### REQUIRED ACTION
The records need to be set down again exactly as they appear.

### Page-level text extractions
________

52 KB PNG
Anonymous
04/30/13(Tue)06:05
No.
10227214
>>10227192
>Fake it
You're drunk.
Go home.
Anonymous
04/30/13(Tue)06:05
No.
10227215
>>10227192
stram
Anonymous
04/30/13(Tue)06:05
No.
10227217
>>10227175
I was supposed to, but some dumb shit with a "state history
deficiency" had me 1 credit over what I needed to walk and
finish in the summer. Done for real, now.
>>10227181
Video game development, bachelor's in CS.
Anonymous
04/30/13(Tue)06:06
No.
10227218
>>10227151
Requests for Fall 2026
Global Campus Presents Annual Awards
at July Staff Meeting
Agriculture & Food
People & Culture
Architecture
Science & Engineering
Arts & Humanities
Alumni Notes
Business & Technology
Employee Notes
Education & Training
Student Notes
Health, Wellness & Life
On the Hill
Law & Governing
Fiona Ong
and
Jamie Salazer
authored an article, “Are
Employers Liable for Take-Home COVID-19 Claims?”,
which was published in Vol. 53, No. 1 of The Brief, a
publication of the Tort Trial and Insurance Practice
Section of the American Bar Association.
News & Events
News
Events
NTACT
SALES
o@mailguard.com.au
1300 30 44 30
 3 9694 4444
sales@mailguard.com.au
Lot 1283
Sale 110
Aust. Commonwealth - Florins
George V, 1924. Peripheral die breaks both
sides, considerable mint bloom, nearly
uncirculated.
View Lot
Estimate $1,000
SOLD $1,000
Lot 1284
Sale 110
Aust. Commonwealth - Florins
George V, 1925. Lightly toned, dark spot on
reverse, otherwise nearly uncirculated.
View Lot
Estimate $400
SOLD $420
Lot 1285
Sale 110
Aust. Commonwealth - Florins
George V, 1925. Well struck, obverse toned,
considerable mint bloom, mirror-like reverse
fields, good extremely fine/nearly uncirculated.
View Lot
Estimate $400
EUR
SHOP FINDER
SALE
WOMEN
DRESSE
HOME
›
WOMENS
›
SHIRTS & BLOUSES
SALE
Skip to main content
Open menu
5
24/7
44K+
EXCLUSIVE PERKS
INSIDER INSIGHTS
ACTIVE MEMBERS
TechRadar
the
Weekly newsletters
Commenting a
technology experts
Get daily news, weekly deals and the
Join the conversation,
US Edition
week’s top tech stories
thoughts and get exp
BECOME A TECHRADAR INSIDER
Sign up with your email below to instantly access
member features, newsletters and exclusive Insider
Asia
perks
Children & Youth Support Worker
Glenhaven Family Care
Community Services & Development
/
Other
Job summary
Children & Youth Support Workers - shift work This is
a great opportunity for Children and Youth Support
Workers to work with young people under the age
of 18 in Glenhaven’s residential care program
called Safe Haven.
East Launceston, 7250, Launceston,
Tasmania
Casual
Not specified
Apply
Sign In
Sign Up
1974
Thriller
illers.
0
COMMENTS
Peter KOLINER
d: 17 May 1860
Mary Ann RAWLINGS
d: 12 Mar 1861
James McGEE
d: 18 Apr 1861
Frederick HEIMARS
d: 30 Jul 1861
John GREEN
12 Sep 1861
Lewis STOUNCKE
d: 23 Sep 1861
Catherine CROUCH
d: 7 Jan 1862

________

### COMPLETED EXERCISE
52 KB PNG
Anonymous
04/30/13(Tue)06:05
No.
10227214
>>10227192
>Fake it
You're drunk.
Go home.
Anonymous
04/30/13(Tue)06:05
No.
10227215
>>10227192
stram
Anonymous
04/30/13(Tue)06:05
No.
10227217
>>10227175
I was supposed to, but some dumb shit with a "state history
deficiency" had me 1 credit over what I needed to walk and
finish in the summer. Done for real, now.
>>10227181
Video game development, bachelor's in CS.
Anonymous
04/30/13(Tue)06:06
No.
10227218
>>10227151
Requests for Fall 2026
Global Campus Presents Annual Awards
at July Staff Meeting
Agriculture & Food
People & Culture
Architecture
Science & Engineering
Arts & Humanities
Alumni Notes
Business & Technology
Employee Notes
Education & Training
Student Notes
Health, Wellness & Life
On the Hill
Law & Governing
Fiona Ong
and
Jamie Salazer
authored an article, “Are
Employers Liable for Take-Home COVID-19 Claims?”,
which was published in Vol. 53, No. 1 of The Brief, a
publication of the Tort Trial and Insurance Practice
Section of the American Bar Association.
News & Events
News
Events
NTACT
SALES
o@mailguard.com.au
1300 30 44 30
 3 9694 4444
sales@mailguard.com.au
Lot 1283
Sale 110
Aust. Commonwealth - Florins
George V, 1924. Peripheral die breaks both
sides, considerable mint bloom, nearly
uncirculated.
View Lot
Estimate $1,000
SOLD $1,000
Lot 1284
Sale 110
Aust. Commonwealth - Florins
George V, 1925. Lightly toned, dark spot on
reverse, otherwise nearly uncirculated.
View Lot
Estimate $400
SOLD $420
Lot 1285
Sale 110
Aust. Commonwealth - Florins
George V, 1925. Well struck, obverse toned,
considerable mint bloom, mirror-like reverse
fields, good extremely fine/nearly uncirculated.
View Lot
Estimate $400
EUR
SHOP FINDER
SALE
WOMEN
DRESSE
HOME
›
WOMENS
›
SHIRTS & BLOUSES
SALE
Skip to main content
Open menu
5
24/7
44K+
EXCLUSIVE PERKS
INSIDER INSIGHTS
ACTIVE MEMBERS
TechRadar
the
Weekly newsletters
Commenting a
technology experts
Get daily news, weekly deals and the
Join the conversation,
US Edition
week’s top tech stories
thoughts and get exp
BECOME A TECHRADAR INSIDER
Sign up with your email below to instantly access
member features, newsletters and exclusive Insider
Asia
perks
Children & Youth Support Worker
Glenhaven Family Care
Community Services & Development
/
Other
Job summary
Children & Youth Support Workers - shift work This is
a great opportunity for Children and Youth Support
Workers to work with young people under the age
of 18 in Glenhaven’s residential care program
called Safe Haven.
East Launceston, 7250, Launceston,
Tasmania
Casual
Not specified
Apply
Sign In
Sign Up
1974
Thriller
illers.
0
COMMENTS
Peter KOLINER
d: 17 May 1860
Mary Ann RAWLINGS
d: 12 Mar 1861
James McGEE
d: 18 Apr 1861
Frederick HEIMARS
d: 30 Jul 1861
John GREEN
12 Sep 1861
Lewis STOUNCKE
d: 23 Sep 1861
Catherine CROUCH
d: 7 Jan 1862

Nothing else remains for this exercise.